Exercise goal. Check each line of the listing, and copy it if it contains the word "botanische".

Provided entries.
☆ ☆ ☆ ☆ ☆
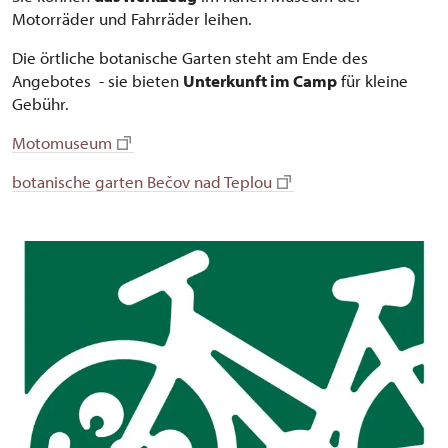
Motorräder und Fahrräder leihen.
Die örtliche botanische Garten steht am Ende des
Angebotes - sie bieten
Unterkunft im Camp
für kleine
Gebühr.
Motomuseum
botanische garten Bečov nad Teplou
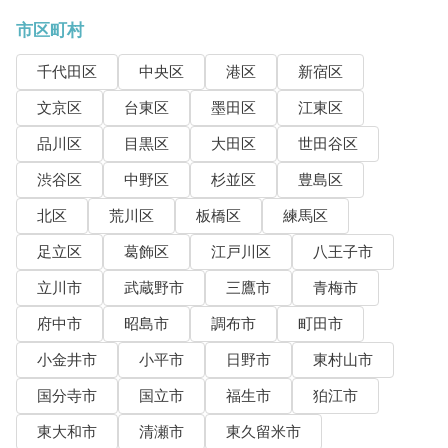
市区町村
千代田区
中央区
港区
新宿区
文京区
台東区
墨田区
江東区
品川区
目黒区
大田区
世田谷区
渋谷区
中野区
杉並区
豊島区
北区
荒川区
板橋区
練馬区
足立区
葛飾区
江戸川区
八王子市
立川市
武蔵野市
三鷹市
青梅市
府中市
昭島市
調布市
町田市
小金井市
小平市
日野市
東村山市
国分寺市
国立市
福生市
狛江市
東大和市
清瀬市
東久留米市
☆ ☆ ☆ ☆ ☆
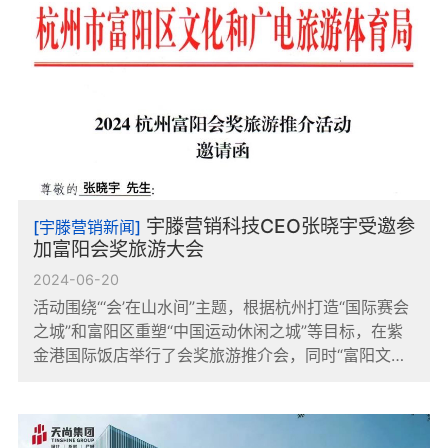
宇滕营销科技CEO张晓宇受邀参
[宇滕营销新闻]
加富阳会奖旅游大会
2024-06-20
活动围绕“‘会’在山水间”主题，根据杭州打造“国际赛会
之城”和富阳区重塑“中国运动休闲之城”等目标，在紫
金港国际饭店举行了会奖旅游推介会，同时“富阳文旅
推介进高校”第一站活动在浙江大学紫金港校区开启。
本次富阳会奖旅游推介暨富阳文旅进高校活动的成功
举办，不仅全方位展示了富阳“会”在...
☆ ☆ ☆ ☆ ☆
Exercise response.
Die örtliche botanische Garten steht am Ende des
botanische garten Bečov nad Teplou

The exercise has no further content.